I have a Marshall JMP-1 pre that is causing my power amp to blow fuses! (I know, difficult to comprehend) 
What is happening is, intermittently the signal degrades on the pre (very low signal, lots of hiss), then the signal will sometimes "pop" back in if i change a channel, this causes the power amp to blow a fuse. 
I have no idea what is going on with the JMP and i need a good tech with experience with these units to take a look. 
Any suggestions would be appreciated. I am located in downtown Toronto. 
Thanks! 

Al.


----------



## GuitarsCanada (Dec 30, 2005)

Sounds like it needs a going over for sure. Hopefully one of the members here can give you some guidance on how to proceed


----------



## loopy_al (Mar 12, 2010)

Yup. I know not many techs are familiar with the JMP-1. 
I took the unit to Buzzy Burak here in Toronto but he wasn't able to decipher the issue. 

Al.


----------



## Wild Bill (May 3, 2006)

loopy_al said:


> Yup. I know not many techs are familiar with the JMP-1.
> I took the unit to Buzzy Burak here in Toronto but he wasn't able to decipher the issue.
> 
> Al.


I would suspect a capacitor that goes leaky, starts to short (which pulls down the voltages and thus the gain) and then "heals" itself to do it again later.

This "self-healing" property is common with some caps. Caps are made up of layers of conductor with an insulating material between them. In the early years the simple method was to roll up two layers of foil with a layer of waxed paper between them.

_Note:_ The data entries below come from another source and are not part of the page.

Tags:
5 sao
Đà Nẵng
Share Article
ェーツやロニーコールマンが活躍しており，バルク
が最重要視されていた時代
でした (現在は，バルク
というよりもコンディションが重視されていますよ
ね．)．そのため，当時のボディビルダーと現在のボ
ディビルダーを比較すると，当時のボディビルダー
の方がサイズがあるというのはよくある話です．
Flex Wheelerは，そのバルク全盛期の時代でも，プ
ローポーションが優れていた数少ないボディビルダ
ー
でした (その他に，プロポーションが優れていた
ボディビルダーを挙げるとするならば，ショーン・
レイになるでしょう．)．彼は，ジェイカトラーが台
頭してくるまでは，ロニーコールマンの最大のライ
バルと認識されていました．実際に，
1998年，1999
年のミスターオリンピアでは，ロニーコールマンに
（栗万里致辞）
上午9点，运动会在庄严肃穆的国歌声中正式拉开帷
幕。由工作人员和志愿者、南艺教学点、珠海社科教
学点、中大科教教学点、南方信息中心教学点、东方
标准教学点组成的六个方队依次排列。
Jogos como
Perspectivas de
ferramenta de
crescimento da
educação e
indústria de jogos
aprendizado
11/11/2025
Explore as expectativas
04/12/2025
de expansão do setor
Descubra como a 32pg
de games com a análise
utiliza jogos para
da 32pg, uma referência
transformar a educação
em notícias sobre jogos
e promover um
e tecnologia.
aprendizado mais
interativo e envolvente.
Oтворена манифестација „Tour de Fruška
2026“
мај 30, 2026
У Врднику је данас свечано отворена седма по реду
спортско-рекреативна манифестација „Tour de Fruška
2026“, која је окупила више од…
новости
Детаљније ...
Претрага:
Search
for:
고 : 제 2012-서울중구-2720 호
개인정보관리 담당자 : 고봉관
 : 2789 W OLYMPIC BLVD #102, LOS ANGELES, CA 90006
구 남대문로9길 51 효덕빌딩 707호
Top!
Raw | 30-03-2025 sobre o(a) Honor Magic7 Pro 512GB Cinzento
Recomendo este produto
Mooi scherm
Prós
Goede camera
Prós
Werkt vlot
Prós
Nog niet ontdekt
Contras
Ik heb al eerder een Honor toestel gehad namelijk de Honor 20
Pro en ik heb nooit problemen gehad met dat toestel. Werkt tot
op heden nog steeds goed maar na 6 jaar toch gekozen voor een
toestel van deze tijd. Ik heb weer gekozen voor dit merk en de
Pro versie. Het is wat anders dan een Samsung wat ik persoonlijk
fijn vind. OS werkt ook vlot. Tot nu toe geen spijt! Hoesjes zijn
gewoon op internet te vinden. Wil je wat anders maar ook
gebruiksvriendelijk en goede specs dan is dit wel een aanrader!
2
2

If the insulating material started to break down at any particular spot it would allow the two foil layers to touch, causing a short. The voltage would blow a tiny hole in the insulating material and burn a bit of the foil away from around the hole, removing the short.

However, that spot was damaged and was prone to have the same thing happen again. So the capacitor slowly leaks and then shorts to cause the problem but it heals itself, works for a while and then does it again!

Coupling caps can do this but usually today we use caps with a much higher than needed voltage rating so we rarely get this problem with couplers between stages. I see it more often with a filter cap in one of the nodes of the power suppply! Especially with those old-fashioned Sprague Atoms. They are nice for the vintage look but capacitor quality and technology ratings have come a long way from when the Atoms were invented, back in the 1950's! I prefer the modern Illinois filter caps. Better specs and also smaller, which makes them easier to fit in some cramped amps, opening up some room.

Just a thought. Something else to check! Try alligator clipping your voltmeter across a filter cap and wait to see if the voltage dips when the problem occurs.

WB


----------